The workaround for this is to include everything after the choice, up to and including the key, into every branch, and then have every branch end with a discriminator on the key. This would work and enable the data to parse and unparse. It is undesirable as it is not an efficient implementation, is redundant, and is much less declarative.

Of note: the distance (amount of schema) between the choice and the key element(s) that enable the choice to be determined, is not large in any of the examples we have seen to date. It is at most several elements, and is a fixed distance from the beginning of the choice as well.

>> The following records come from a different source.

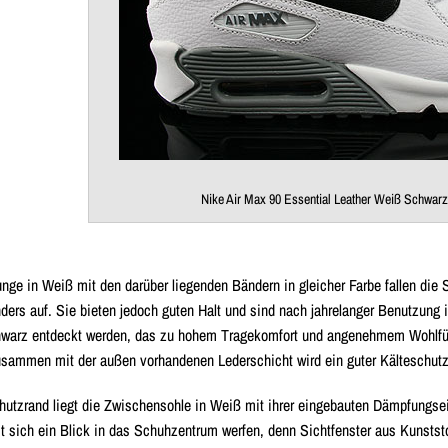
Nike Air Max 90 Essential Leather Weiß Schwar
nge in Weiß mit den darüber liegenden Bändern in gleicher Farbe fallen die
nders auf. Sie bieten jedoch guten Halt und sind nach jahrelanger Benutzun
warz entdeckt werden, das zu
hohem Tragekomfort
und angenehmem Wohlfühlk
ammen mit der außen vorhandenen Lederschicht wird ein guter Kälteschutz
hutzrand
liegt die Zwischensohle in Weiß mit ihrer eingebauten Dämpfungsein
t sich ein Blick in das Schuhzentrum werfen, denn
Sichtfenster aus Kunststo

We expect this forward-reference feature evolved out of a reasonable pattern of behavior for the way a successful data format evolves. A data record layout existed. The format is mostly fixed-length required fields. That layout cannot be modified. However, it needed to be extended to accommodate more fields, and those are added onto the end of the data layout. However, there was an opportunity to save space by reusing some preceding areas of the record layout that would otherwise be unused in certain new uses of the now-extended data record.  The flag to indicate this reuse is of course a new field, and must be added on the end of the record. Introducing a choice earlier in the pre-existing part of the data record layout is allowed. It doesn't change anything about the existing layout, as the first branch of the choice would contain the pre-existing layout. Other branches would contain the re-purposing of that same data area for the new extended purposes. All this naturally leads to a choice (for the reused parts of the pre-existing data record layout) where the flag appears after the choice at the end of the record.

In some of the formats where this forward-ref behavior appears, the data records have been extended in this manner more than once, so a single data record has more than one such choice with forward reference.

Restricting IVC/OVC in Unordered Sequences

TBD: implementation of unordered sequences is raising issues here. Just restricting this usage may be the right choices.